Rusia Siagakan Rudal Antar Benua Raksasa Yars
Dalam konflik Isreal dan Palestina, Rusia telah memuat tambahan rudal balistik antar benua Yars ke dalam silo di pangkalan Kozelsk di wilayah Kaluga, barat daya Moskow.
Rudal itu adalah RS-24 sepanjang 23 meter yang dirancang membawa sejumlah multiple independently targetable reentry vehicle (MIRV). Teknologi ini membuat rudal itu bisa menargetkan beberapa hulu ledak ke sasaran yang berbeda. “Di kompleks Kozelsky, Pasukan Rudal Strategis memasukkan rudal balistik antarbenua Yars ke dalam silo peluncuran,” ucap Kementerian Pertahanan Rusia. Kementerian Pertahanan merilis cuplikan video rudal raksasa itu diangkut ke silo dan dimasukkan ke dalam lubang poros. Video itu diiringi dentuman musik rock.
Rusia memiliki persenjataan nuklir terbesar di dunia, yang diikuti Amerika Serikat. Kedua negara ini mengendalikan lebih dari 90 persen senjata nuklir dunia. Rusia memiliki sekitar 5.889 hulu ledak nuklir, sementara Amerika Serikat punya sekitar 5.244. Data yang dipaparkan Federasi Ilmuwan Amerika Serikat itu juga menjelaskan masing-masing negara memiliki sekitar 1.670 hulu ledak nuklir strategis yang sudah dikerahkan.

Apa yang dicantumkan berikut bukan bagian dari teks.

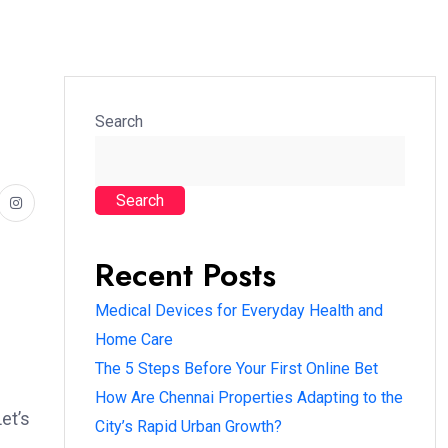
Search
Search
Recent Posts
Medical Devices for Everyday Health and
Home Care
The 5 Steps Before Your First Online Bet
How Are Chennai Properties Adapting to the
et’s
City’s Rapid Urban Growth?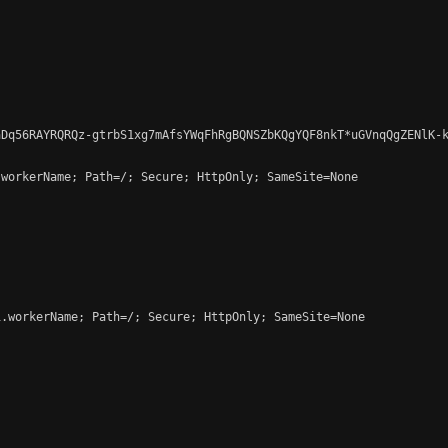
Dq56RAYRQRQz-gtrbS1xg7mAfsYWqFhRgBQNSZbKQgYQF8nkT*uGVnqQgZENlK-k
workerName; Path=/; Secure; HttpOnly; SameSite=None

.workerName; Path=/; Secure; HttpOnly; SameSite=None
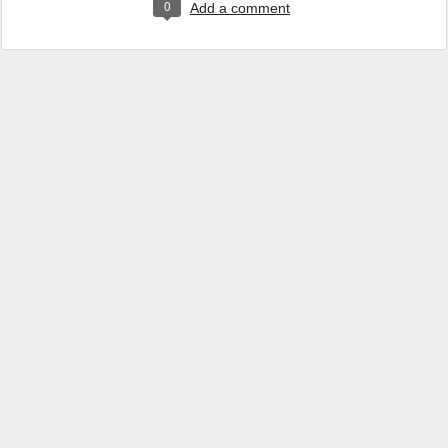
0
Add a comment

China-Rusia Berinisiatif Kirim Pasukan ke Gaza
Jalur Gaza masih menjadi perhatian publik karena serangan fase dua Israel ke wilayah tersebut usai gencatan senjata tak diperpanjang. Komunitas internasional pun ramai-ramai mendesak penerapan kembali kesepakatan damai itu. Mereka meminta Dewan Keamanan
Perserikatan Bangsa-Bangsa (PBB) turun tangan. Namun, sejumlah pihak menilai DK PBB tak becus sebagai penjaga perdamaian. Mesir dan Mauritania lantas menggunakan Resolusi 377 A untuk menyerukan gencatan senjata di Gaza.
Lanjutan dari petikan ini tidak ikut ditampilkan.